-- Your goal --
Return all lines below containing the word "ikke".
━━━━━ Supplied data ━━━━━
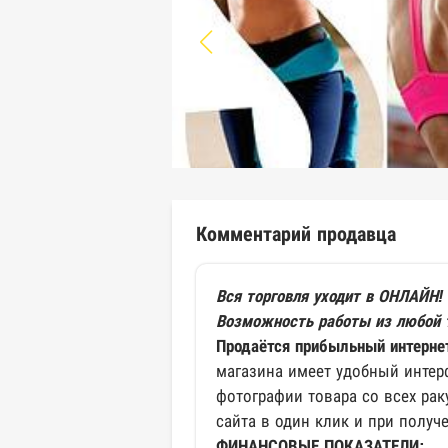
Комментарий продавца
Вся торговля уходит в ОНЛАЙН
Возможность работы из любой 
Продаётся прибыльный интернет
магазина имеет удобный интер
фотографии товара со всех рак
сайта в один клик и при получ
ФИНАНСОВЫЕ ПОКАЗАТЕЛИ:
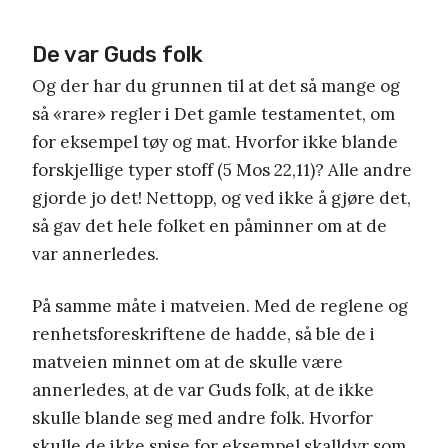
De var Guds folk
Og der har du grunnen til at det så mange og
så «rare» regler i Det gamle testamentet, om
for eksempel tøy og mat. Hvorfor ikke blande
forskjellige typer stoff (5 Mos 22,11)? Alle andre
gjorde jo det! Nettopp, og ved ikke å gjøre det,
så gav det hele folket en påminner om at de
var annerledes.
På samme måte i matveien. Med de reglene og
renhetsforeskriftene de hadde, så ble de i
matveien minnet om at de skulle være
annerledes, at de var Guds folk, at de ikke
skulle blande seg med andre folk. Hvorfor
skulle de ikke spise for eksempel skalldyr som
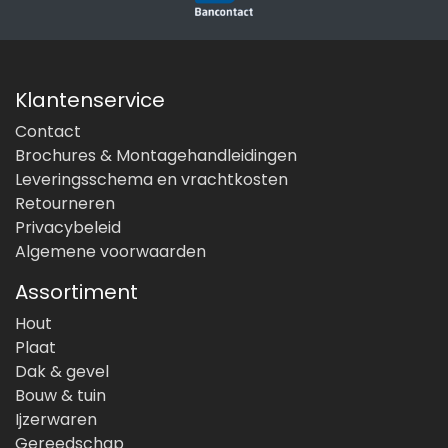
Klantenservice
Contact
Brochures & Montagehandleidingen
Leveringsschema en vrachtkosten
Retourneren
Privacybeleid
Algemene voorwaarden
Assortiment
Hout
Plaat
Dak & gevel
Bouw & tuin
Ijzerwaren
Gereedschap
━━━━━
-- Reply to the task --
for eksempel tøy og mat. Hvorfor ikke blande
gjorde jo det! Nettopp, og ved ikke å gjøre det,
annerledes, at de var Guds folk, at de ikke
skulle de ikke spise for eksempel skalldyr som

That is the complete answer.